Joël Cantona : "Dupraz ne va pas apprendre le métier à Bielsa"

Promoteur du beach soccer en France, Joël Cantona est un adepte du beau jeu. Sur la plage du Canet en Roussillon, Joël s'arrête autour de quelques sangrias, pour parler retournés dans le sable, équipe de France et Marcelo Bielsa.

D'où vient cet amour de la famille Cantona pour le football de plage ? J'ai découvert le sport au Brésil en 1999, à Rio de Janeiro. J'ai tout de suite aimé le côté fun, mais sans plus. Derrière, en y réfléchissant, je me suis dit que ça serait pas mal de développer ce sport à fort potentiel en Europe. Comme on a l'habitude de travailler en famille, j'en ai parlé à mon frangin Jean-Marie, l'aîné, puis à Eric. Ils ont été séduits par l'originalité du projet. On a profité du fait que beaucoup de sports comme le BMX ou le ski de bosse se créaient à l'époque pour une génération en quête de nouvelles pratiques. Nous, on s'est lancés dans l'aventure à la force du poignet. En devenant sélectionneur, Eric a donné ses lettres de noblesse au beach soccer, il a contribué à faire grandir le sport dans le monde entier grâce à son image et sa personnalité.

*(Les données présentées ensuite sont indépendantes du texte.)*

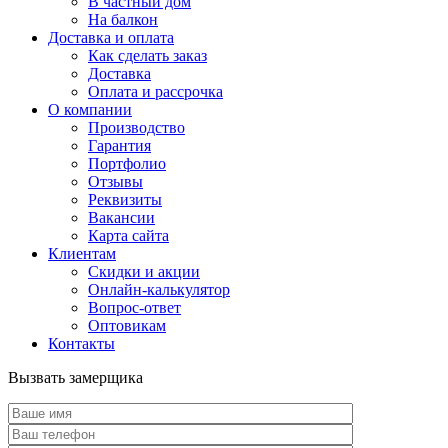
В частный дом
На балкон
Доставка и оплата
Как сделать заказ
Доставка
Оплата и рассрочка
О компании
Производство
Гарантия
Портфолио
Отзывы
Реквизиты
Вакансии
Карта сайта
Клиентам
Скидки и акции
Онлайн-калькулятор
Вопрос-ответ
Оптовикам
Контакты
Вызвать замерщика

On se souvient notamment du titre de champion du monde en 2005 Oui, mais il y a aussi eu d'autres grands moments. Avec la fédération, on a par exemple organisé la Coupe du monde 2008 à Marseille. Cela a été un succès considérable. 177 000 spectateurs pour 32 matchs répartis sur neuf jours de compétition, avec un central de 7000 places plein à craquer sur les plages du Prado. La France a été éliminée assez tôt contre l'Italie, mais le stade n'a pas désempli, ça a vraiment donné une impulsion décisive. Mais bon, il reste encore du chemin. Personnellement, ça fait plus de quinze ans que je m'investis en tant que promoteur, mais ça prend du temps. Déjà, c'est pas mal : en dix ans, on a réussi à faire passer ce sport d'une discipline privée, gérée par la beach soccer worldwide, à une discipline FIFA qui regroupe plus de 75 pays. Eric le dit tout le temps, c'est le sport qui a connu l'ascension la plus rapide au monde.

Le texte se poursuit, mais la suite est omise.